A sipario aperto e luci accese, l’attore sale sul palco e inizia a pronunciare il celeberrimo monologo “Essere o non essere, è questo il dilemma”.
Giorgio Barberio Corsetti ci proietta così al centro del dramma di Amleto. Dietro di lui l’oscurità è movimentata da presenze che, emergendo, compongono con lettere luminose la scritta “Io ero Amleto”. Quella che va in scena è la tragica vicenda del principe danese nella versione in chiave moderna di Barberio Corsetti, consulente artistico del Teatro di Roma che con questa prima assoluta ne inaugura la stagione.
I dubbi, i tormenti, i sentimenti contrastanti del personaggio di Shakespeare si materializzano in un luogo claustrofobico, cupo spazio delimitato da nere pareti mobili che si ribaltano in piani inclinati che richiedono un’attenta capacità di controllo dell’equilibrio.
La poderosa macchina scenica, azionata a vista da macchinisti, ruotando definisce gli spazi della reggia di Elsinore popolata dai noti personaggi: il re Claudio che ha usurpato il trono al fratello assassinato e ne ha sposato la moglie Gertrude, il ciambellano Polonio con la dolce figlia Ofelia legata da tenero amore ad Amleto, l’amico Orazio che incontra il fantasma del vecchio re morto, i due ingannatori Rosencrantz e Guildenstern.
Tutti sono nostri contemporanei, abbigliati in foggia moderna: la regina in tailleur pantalone bianco fuma nervosamente, Ofelia suona la chitarra elettrica e canta, il re Claudio indossa la giacca.
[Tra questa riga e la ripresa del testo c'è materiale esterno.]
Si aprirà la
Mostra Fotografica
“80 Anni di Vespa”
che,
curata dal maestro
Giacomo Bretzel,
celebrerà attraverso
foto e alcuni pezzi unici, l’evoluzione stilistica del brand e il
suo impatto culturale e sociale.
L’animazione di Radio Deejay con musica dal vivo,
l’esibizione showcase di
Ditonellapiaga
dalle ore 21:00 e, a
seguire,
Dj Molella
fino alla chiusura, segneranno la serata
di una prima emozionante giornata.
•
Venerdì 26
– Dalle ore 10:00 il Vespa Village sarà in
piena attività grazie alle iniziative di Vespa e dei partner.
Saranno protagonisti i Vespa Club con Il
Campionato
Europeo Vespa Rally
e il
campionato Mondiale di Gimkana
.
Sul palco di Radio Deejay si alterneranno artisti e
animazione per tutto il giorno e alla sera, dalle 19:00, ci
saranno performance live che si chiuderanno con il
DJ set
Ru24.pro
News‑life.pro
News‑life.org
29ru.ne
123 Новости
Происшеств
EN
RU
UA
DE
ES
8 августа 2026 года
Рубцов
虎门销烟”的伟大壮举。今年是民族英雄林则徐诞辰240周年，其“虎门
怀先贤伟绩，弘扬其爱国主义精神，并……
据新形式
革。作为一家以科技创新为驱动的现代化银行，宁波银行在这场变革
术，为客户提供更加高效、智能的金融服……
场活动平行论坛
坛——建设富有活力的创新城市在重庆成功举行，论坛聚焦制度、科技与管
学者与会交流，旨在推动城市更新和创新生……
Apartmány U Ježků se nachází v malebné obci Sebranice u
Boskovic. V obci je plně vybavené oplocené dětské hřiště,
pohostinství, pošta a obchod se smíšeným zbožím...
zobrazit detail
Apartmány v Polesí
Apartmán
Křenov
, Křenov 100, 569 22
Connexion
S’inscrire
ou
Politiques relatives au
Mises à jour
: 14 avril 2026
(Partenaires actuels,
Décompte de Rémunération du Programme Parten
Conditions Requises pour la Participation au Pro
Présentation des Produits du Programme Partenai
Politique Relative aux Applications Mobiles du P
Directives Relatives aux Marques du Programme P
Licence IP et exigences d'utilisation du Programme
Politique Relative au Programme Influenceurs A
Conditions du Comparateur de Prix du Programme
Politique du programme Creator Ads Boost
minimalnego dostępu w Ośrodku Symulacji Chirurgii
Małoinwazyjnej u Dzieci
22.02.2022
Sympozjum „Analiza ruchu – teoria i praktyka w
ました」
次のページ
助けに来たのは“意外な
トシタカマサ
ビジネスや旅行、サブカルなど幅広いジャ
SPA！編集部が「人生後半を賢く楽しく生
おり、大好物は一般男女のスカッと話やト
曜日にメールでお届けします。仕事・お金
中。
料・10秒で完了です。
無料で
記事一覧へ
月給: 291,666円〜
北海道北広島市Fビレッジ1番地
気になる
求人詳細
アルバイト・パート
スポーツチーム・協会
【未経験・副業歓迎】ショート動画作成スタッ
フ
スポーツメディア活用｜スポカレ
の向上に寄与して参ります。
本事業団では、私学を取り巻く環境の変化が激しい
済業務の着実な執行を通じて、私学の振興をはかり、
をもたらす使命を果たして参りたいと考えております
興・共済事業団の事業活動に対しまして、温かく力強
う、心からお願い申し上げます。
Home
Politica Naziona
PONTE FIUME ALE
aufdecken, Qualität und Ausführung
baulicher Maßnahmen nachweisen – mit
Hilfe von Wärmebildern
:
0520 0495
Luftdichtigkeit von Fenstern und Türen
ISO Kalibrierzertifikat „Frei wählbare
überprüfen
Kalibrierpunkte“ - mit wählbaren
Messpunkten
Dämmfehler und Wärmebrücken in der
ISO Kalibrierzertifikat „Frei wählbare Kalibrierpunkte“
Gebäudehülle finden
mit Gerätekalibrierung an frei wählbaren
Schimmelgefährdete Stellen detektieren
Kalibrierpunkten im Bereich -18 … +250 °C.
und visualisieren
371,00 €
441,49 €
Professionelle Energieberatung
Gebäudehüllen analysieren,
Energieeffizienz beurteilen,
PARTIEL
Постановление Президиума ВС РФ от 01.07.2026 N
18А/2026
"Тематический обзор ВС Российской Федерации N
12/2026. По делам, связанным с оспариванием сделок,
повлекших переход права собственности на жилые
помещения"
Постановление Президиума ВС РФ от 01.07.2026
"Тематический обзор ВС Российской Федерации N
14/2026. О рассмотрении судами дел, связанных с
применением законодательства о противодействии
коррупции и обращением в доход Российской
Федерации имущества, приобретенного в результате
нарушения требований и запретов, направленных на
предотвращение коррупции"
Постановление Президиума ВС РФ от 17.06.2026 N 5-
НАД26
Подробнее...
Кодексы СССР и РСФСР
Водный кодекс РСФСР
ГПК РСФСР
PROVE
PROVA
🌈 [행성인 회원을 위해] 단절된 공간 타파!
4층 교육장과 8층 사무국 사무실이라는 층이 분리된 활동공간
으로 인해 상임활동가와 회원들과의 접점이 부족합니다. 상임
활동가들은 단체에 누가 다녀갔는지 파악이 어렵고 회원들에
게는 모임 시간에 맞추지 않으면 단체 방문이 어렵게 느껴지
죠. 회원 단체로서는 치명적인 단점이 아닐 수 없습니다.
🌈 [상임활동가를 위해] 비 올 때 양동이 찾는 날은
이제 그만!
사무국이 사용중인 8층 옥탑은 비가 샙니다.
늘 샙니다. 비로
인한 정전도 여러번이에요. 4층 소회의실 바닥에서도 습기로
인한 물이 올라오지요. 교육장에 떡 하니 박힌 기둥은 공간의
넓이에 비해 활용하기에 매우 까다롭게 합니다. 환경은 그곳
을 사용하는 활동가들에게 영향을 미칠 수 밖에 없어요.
Estrapolata dall’ambientazione storica originaria la vicenda di Amleto, travalicando il tempo, diventa universale ed eterna e può essere rappresentata dall’uomo contemporaneo che soffre infinitamente per i soprusi e le angosce esistenziali.
Mentre l’Amleto letterario è un giovane dilaniato dal dilemma se arrendersi al destino e vendicare l’assassinio del padre o compiere la scelta di sottrarvisi, l’Amleto moderno è una monade in un mondo di solitudine dove è obbligato a trovare il suo posto, restando in bilico su infidi piani inclinati.
C’è sempre un Amleto. Anzi, tutti siamo Amleto, privati del diritto a occupare autonomamente il proprio posto nel mondo.
In senso lato ‘essere o non essere’ oggi per l’umanità è il tormento da cui ripartire, puntando sulla condivisione e sul teatro come luogo emblematico del tornare a incontrarsi. E l’entrata in scena di Amleto dal fondo con le luci accese è un segno di accoglienza per gli spettatori in sala ai quali si rivolge, ponendosi quasi sempre sul proscenio e scendendo anche in platea, per rivelare loro i suoi tormenti interiori.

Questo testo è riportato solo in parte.